**INSTRUCTIONS FOR THE TASK**
Each line of the material that mentions the word "Galatasaray" is to be copied.

**DATASET EXCERPTS**
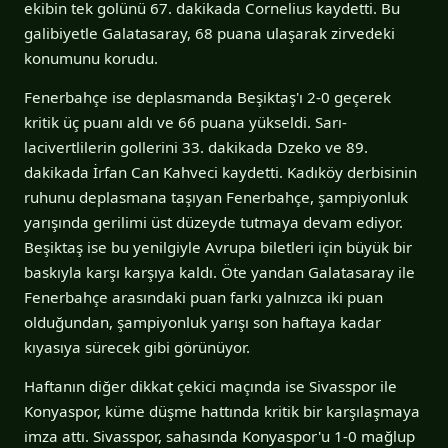
ekibin tek golünü 67. dakikada Cornelius kaydetti. Bu
galibiyetle Galatasaray, 68 puana ulaşarak zirvedeki
konumunu korudu.
Fenerbahçe ise deplasmanda Beşiktaş'ı 2-0 geçerek
kritik üç puanı aldı ve 66 puana yükseldi. Sarı-
lacivertlilerin gollerini 33. dakikada Dzeko ve 89.
dakikada İrfan Can Kahveci kaydetti. Kadıköy derbisinin
ruhunu deplasmana taşıyan Fenerbahçe, şampiyonluk
yarışında gerilimi üst düzeyde tutmaya devam ediyor.
Beşiktaş ise bu yenilgiyle Avrupa biletleri için büyük bir
baskıyla karşı karşıya kaldı. Öte yandan Galatasaray ile
Fenerbahçe arasındaki puan farkı yalnızca iki puan
olduğundan, şampiyonluk yarışı son haftaya kadar
kıyasıya sürecek gibi görünüyor.
Haftanın diğer dikkat çekici maçında ise Sivasspor ile
Konyaspor, küme düşme hattında kritik bir karşılaşmaya
imza attı. Sivasspor, sahasında Konyaspor'u 1-0 mağlup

**REPLY**
galibiyetle Galatasaray, 68 puana ulaşarak zirvedeki
baskıyla karşı karşıya kaldı. Öte yandan Galatasaray ile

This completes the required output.